3. Invest in synthetic and AI-based data validation tools
Leveraging the latest technologies is a key way to generate robust, privacy-safe datasets that mirror real-world complexity. Emerging artificial intelligence-based tools can generate synthetic datasets including realistic visit schedules, missing data, outlier values, and rare adverse events without regulatory baggage. As this capability matures, synthetic datasets will become central to representative and meaningful validation.
Executives who equip teams with advanced tools enable organization-wide, scalable validation practices that consistently manage edge cases and unusual scenarios, long before real patient data enters the picture.
4. Require comprehensive, real-world simulation for every study
Rather than seeing simulation as a “nice to have,” executives should make end-to-end, scenario-based testing a mandatory gate in study startups. End-to-end testing should be part of standard study startup, not a post-hoc catch-up activity. Simulation, then, becomes embedded in workflows and expectations, turning risk mitigation into a norm rather than an exception.
For instance, before live patient data is collected, a team could conduct a full simulation of the data journey using synthetic datasets that include realistic visit schedules, missing data, outlier values, and rare adverse events. This simulation would test every interface and process, from data entry through transfer, storage, and analysis, ensuring that all systems and teams are prepared to handle real-world complexity and edge cases. By identifying vulnerabilities and process gaps early, organizations can proactively address issues, reducing the risk of late-stage surprises and regulatory setbacks.
5. Automate, document, and learn continuously
Automating validation and maintaining detailed, auditable records transforms compliance into efficiency and learning. This administrative effort can be considered a long-term investment in organizational memory and improvement, exceeding simple checklist compliance and building resilience against turnover or scale-up challenges. It also produces a living knowledge base that not only meets compliance needs but also underpins long-term organizational learning and process improvement.
6. Build cross-functional governance structures
Data validation is not an information technology (IT)-only function. Executives should create integrated, cross-functional teams that include clinical operations, IT, data management, quality assurance, and external partners.
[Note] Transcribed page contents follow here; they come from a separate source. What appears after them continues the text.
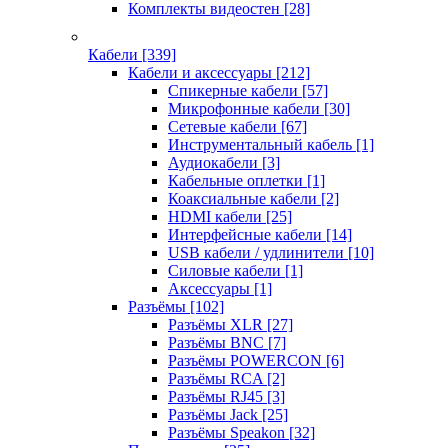
Комплекты видеостен
[28]
Кабели
[339]
Кабели и аксессуары
[212]
Спикерные кабели
[57]
Микрофонные кабели
[30]
Сетевые кабели
[67]
Инструментальный кабель
[1]
Аудиокабели
[3]
Кабельные оплетки
[1]
Коаксиальные кабели
[2]
HDMI кабели
[25]
Интерфейсные кабели
[14]
USB кабели / удлинители
[10]
Силовые кабели
[1]
Аксессуары
[1]
Разъёмы
[102]
Разъёмы XLR
[27]
Разъёмы BNC
[7]
Разъёмы POWERCON
[6]
Разъёмы RCA
[2]
Разъёмы RJ45
[3]
Разъёмы Jack
[25]
Разъёмы Speakon
[32]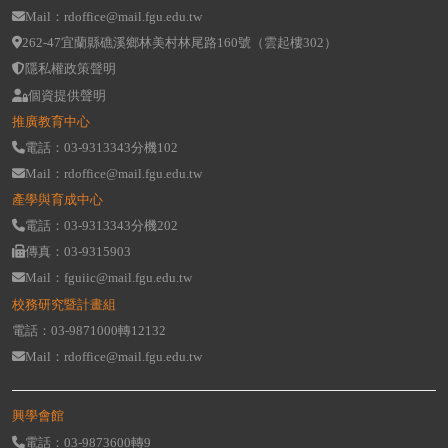
Mail：rdoffice@mail.fgu.edu.tw
262-47宜蘭縣礁溪鄉林美村林尾路160號（雲起樓302）
隱私權政策聲明
個資提供聲明
推廣教育中心
電話：03-9313343分機102
Mail：rdoffice@mail.fgu.edu.tw
產學與育成中心
電話：03-9313343分機202
傳真：03-9315903
Mail：fguiic@mail.fgu.edu.tw
校務研究暨計畫組
電話：03-9871000轉12132
Mail：rdoffice@mail.fgu.edu.tw
興學會館
電話：03-9873600轉9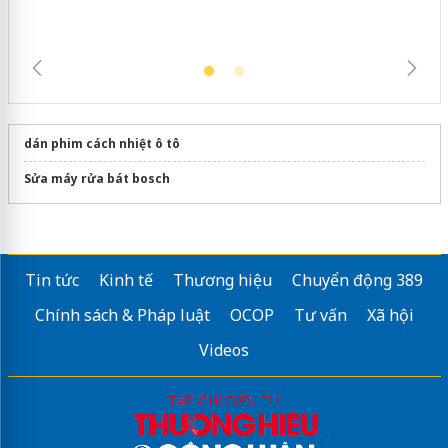
dán phim cách nhiệt ô tô
Sửa máy rửa bát bosch
Tin tức
Kinh tế
Thương hiệu
Chuyển động 389
Chính sách & Pháp luật
OCOP
Tư vấn
Xã hội
Videos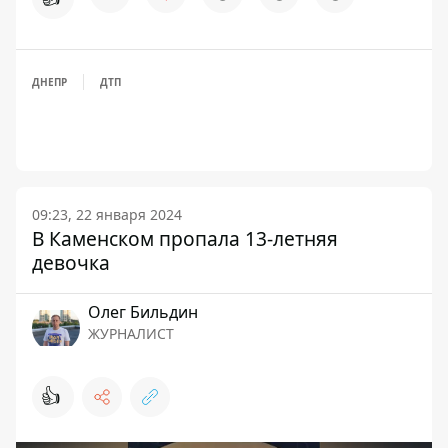
ДНЕПР
ДТП
09:23, 22 января 2024
В Каменском пропала 13-летняя
девочка
Олег Бильдин
ЖУРНАЛИСТ
👍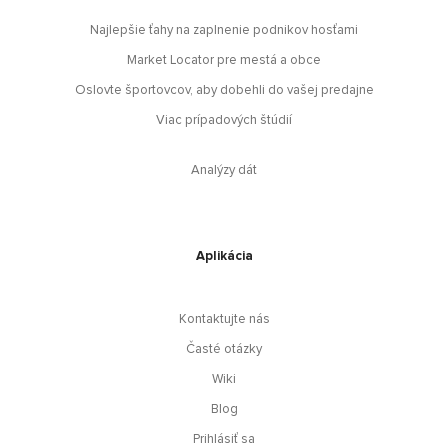
Najlepšie ťahy na zaplnenie podnikov hosťami
Market Locator pre mestá a obce
Oslovte športovcov, aby dobehli do vašej predajne
Viac prípadových štúdií
Analýzy dát
Aplikácia
Kontaktujte nás
Časté otázky
Wiki
Blog
Prihlásiť sa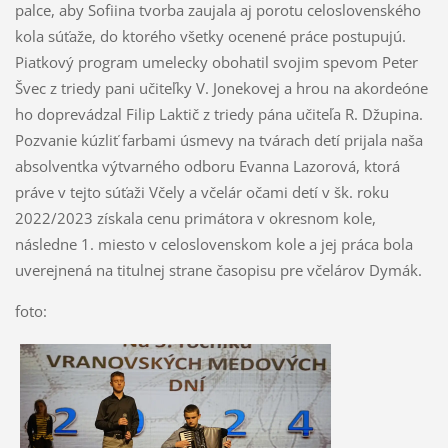
palce, aby Sofiina tvorba zaujala aj porotu celoslovenského
kola súťaže, do ktorého všetky ocenené práce postupujú.
Piatkový program umelecky obohatil svojim spevom Peter
Švec z triedy pani učiteľky V. Jonekovej a hrou na akordeóne
ho doprevádzal Filip Laktič z triedy pána učiteľa R. Džupina.
Pozvanie kúzliť farbami úsmevy na tvárach detí prijala naša
absolventka výtvarného odboru Evanna Lazorová, ktorá
práve v tejto súťaži Včely a včelár očami detí v šk. roku
2022/2023 získala cenu primátora v okresnom kole,
následne 1. miesto v celoslovenskom kole a jej práca bola
uverejnená na titulnej strane časopisu pre včelárov Dymák.
foto:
This governance structure should be empowered to set strategy, oversee execution, and evaluate outcomes, so that all stakeholders contribute to and benefit from strong data validation capabilities.
Ideally, data validation and testing should be elevated to a dedicated, cross-disciplinary function. Depending on the organization and operating model, it may fit well within data management, clinical operations, and digital/IT. It should be overseen by a governance committee or center of excellence that brings together expertise from clinical, technical, quality, compliance, and vendor management domains.
This embeds data validation as a repeatable, core competency and ensures its alignment with organizational goals, regulatory requirements, and continuous improvement initiatives. This approach also protects the capability from being siloed within projects and supports its evolution with both technological and regulatory changes.
We urge clinical operations leaders and your technology partners to consider: What issues in our last study were discovered late? Which could have been identified by end-to-end testing? Who in our organization is accountable for validating the entire data journey, not just individual systems?
Ultimately, the data and technology systems validation capability can become a strategic differentiator that enables faster trials, higher data quality, and superior regulatory readiness as study complexity grows. The reward for this effort is a data ecosystem ready to face regulatory scrutiny and drive confident decision-making.